Perfect Plus sales grew 19% in the June quarter, driven by growth in Rajasthan, Madhya Pradesh, Uttar Pradesh, Maharashtra, and West Bengal. Sales of Unique Plus grew 37% during the quarter. Sales in the east grew 18%, followed by the west at 15%. In the central and northern regions, sales grew 7-8%.
Birla Corporation is focused on improving efficiency and reducing its environmental impact. The company is increasing its consumption of green power, with the share of green power in total power consumption reaching 24.8% in financial year 2024-25 and 27% in the June quarter of the current year. The company is also three times water positive and is undertaking afforestation drives, planting more than 80,000 trees in and around its manufacturing facilities in the last financial year.

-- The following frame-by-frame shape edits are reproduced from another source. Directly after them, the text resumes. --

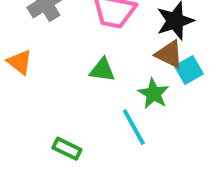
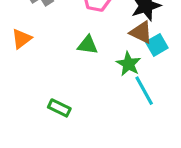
orange triangle: (20, 62) -> (22, 39), turned 45
cyan line: (134, 127) -> (144, 91), moved

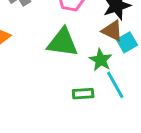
green triangle: (88, 45) -> (63, 42), size x1.6
green rectangle: (59, 108) -> (83, 94), moved, turned -30

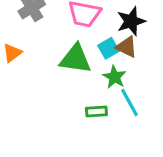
cyan square: (127, 42) -> (108, 48), moved

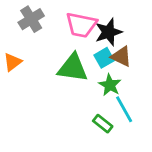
black star: (131, 21) -> (108, 32), moved
green rectangle: (96, 112) -> (103, 124), moved, turned 42

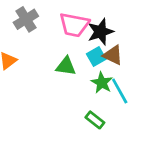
green triangle: (73, 68) -> (66, 66), size x0.7
cyan line: (124, 109) -> (120, 91), moved

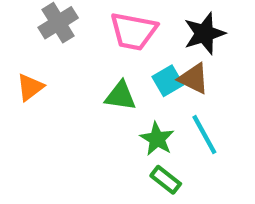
black star: (100, 32) -> (204, 33), moved
green star: (102, 83) -> (157, 139), moved

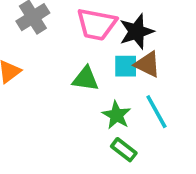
black star: (204, 33) -> (136, 32), moved
cyan square: (168, 81) -> (126, 66), turned 30

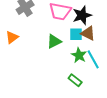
green triangle: (86, 79) -> (54, 41), turned -35
green star: (116, 115) -> (79, 55), moved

The MP Birla Group is committed to serving society, especially the weaker sections. The group is expanding its educational institutions and healthcare establishments, including the addition of Bombay Hospital, Jaipur, a multi-specialty hospital with 250 beds. The group's CSR initiatives are spread across 410 villages in six states and benefit at least 1.25 million people.
Birla Jute Mills, the only operating jute mill under the same management since 1919, is focused on improving its operations and profitability. The company is working on raw jute procurement, conversion cost, and order execution. It is also extending its drive to increase the use of green power and is setting up a solar power generation facility. Birla Jute Mills is retiring old looms and replacing them with advanced machines to increase productivity and cut operating costs.
Birla Jute Mills has delivered cash profits as sales grew sharply and operations became more efficient in the past two quarters. The company is also collaborating with various institutes with the aim of developing more varieties of value-added jute products through research.